I might come over and watch a movie but I can't spend the night. my parents would wonder where i was
you're 26.
I hope you get used to having plenty of sperm because you're never gonna get any.
I like waking up with a slight hangover cause I'm dehydrated and it makes me feel thinner.
The class that normally occupies the room we use for my Monday class had to do posters as if for a Hamlet movie and they pick actors for each character and this person wrote "Robert D. Niro"
Thanks for stopping me from doing a one man keg stand by myself clad in only a towel. that probably wouldve ended badly.
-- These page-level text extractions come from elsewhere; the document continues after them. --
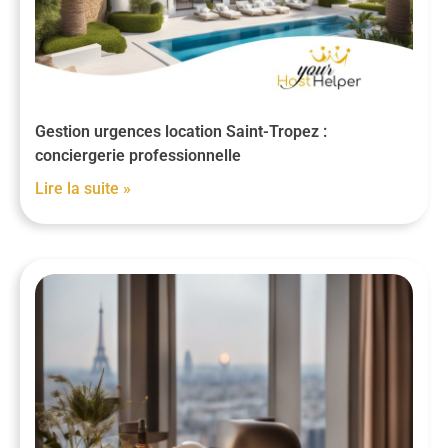
Gestion urgences location Saint-Tropez :
conciergerie professionnelle
Lire la suite »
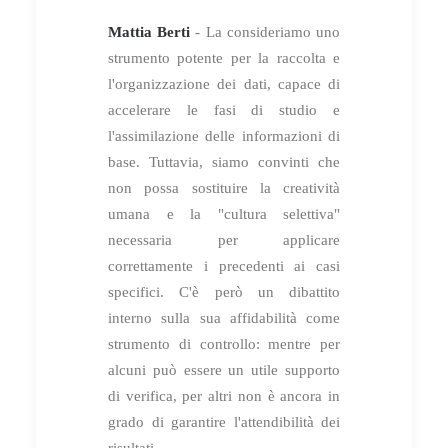
Mattia Berti
- La consideriamo uno
strumento potente per la raccolta e
l'organizzazione dei dati, capace di
accelerare le fasi di studio e
l'assimilazione delle informazioni di
base. Tuttavia, siamo convinti che
non possa sostituire la creatività
umana e la "cultura selettiva"
necessaria per applicare
correttamente i precedenti ai casi
specifici. C'è però un dibattito
interno sulla sua affidabilità come
strumento di controllo: mentre per
alcuni può essere un utile supporto
di verifica, per altri non è ancora in
grado di garantire l'attendibilità dei
risultati.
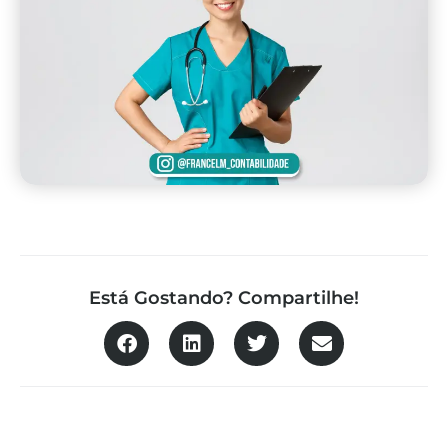
Está Gostando? Compartilhe!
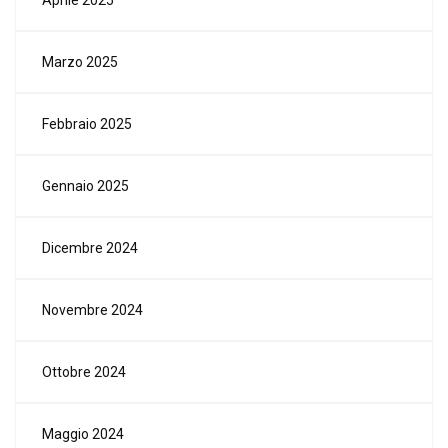
Marzo 2025
Febbraio 2025
Gennaio 2025
Dicembre 2024
Novembre 2024
Ottobre 2024
Maggio 2024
Two people in the coffee shop I'm at are on a date and talking about how acid has affected them and the girl just mentioned meth. Fuck studying, this just got interesting.
If you're still on campus there's a jack and coke in the bathroom of fondren science Bldg. Too strong to bring to class.
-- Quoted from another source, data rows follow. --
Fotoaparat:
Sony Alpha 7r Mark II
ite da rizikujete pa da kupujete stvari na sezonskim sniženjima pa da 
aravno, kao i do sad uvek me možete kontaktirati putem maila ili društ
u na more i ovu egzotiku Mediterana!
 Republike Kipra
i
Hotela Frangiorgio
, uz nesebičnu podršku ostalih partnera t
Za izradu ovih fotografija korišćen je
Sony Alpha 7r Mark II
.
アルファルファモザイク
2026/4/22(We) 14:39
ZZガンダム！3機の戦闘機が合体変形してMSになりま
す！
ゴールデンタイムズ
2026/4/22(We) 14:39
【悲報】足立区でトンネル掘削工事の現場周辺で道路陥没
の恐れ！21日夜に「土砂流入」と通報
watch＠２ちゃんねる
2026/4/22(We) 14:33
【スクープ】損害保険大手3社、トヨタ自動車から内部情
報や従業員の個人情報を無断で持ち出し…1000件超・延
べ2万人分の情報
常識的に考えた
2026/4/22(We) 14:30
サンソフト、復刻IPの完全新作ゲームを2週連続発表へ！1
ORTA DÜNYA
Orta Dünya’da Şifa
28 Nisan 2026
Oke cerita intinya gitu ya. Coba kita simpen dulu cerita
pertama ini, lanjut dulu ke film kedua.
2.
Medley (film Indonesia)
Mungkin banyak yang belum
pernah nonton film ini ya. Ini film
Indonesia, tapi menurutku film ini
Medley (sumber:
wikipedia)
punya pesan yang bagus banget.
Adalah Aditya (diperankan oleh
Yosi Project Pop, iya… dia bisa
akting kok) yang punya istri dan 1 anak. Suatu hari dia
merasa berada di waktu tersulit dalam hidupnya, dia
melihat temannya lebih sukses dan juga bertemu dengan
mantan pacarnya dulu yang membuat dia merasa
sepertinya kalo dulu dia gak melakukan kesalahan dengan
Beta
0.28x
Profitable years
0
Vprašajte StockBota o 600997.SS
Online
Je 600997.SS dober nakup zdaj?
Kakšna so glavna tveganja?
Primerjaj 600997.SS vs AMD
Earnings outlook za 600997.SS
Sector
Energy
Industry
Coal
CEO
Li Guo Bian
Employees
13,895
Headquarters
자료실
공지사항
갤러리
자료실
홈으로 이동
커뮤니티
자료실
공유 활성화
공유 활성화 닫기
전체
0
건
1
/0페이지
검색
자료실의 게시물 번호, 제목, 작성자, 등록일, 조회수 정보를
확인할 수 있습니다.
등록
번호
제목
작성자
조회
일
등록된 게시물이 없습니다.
I'm thinking he has to buy me dinner at least twice before i even start considering casting him for "Fuck buddy - understudy."
it wasnt even considered partying. it was like "ok, who can get the most shitfaced and not pass out"
Withdrawals are gods way of saying "you're still my bitch"
This is the second girl that said she wanted to fuck me while wearing a clown nose. Fuck online dating
new dating motto: let your guard down, not your panties
YOURE A FUCKING ADULT. DONT TELL ME ITS PAST YOUR BEDTIME WHEN I WANT TO GET ANOTHER COCKTAIL.
Woke up in a car, do you own a silver car parked a few miles form the house...hope so
We ended the night eating peanutbutter with our hands and smoking cigarettes in the house at 4am. Fucking Everclear, man.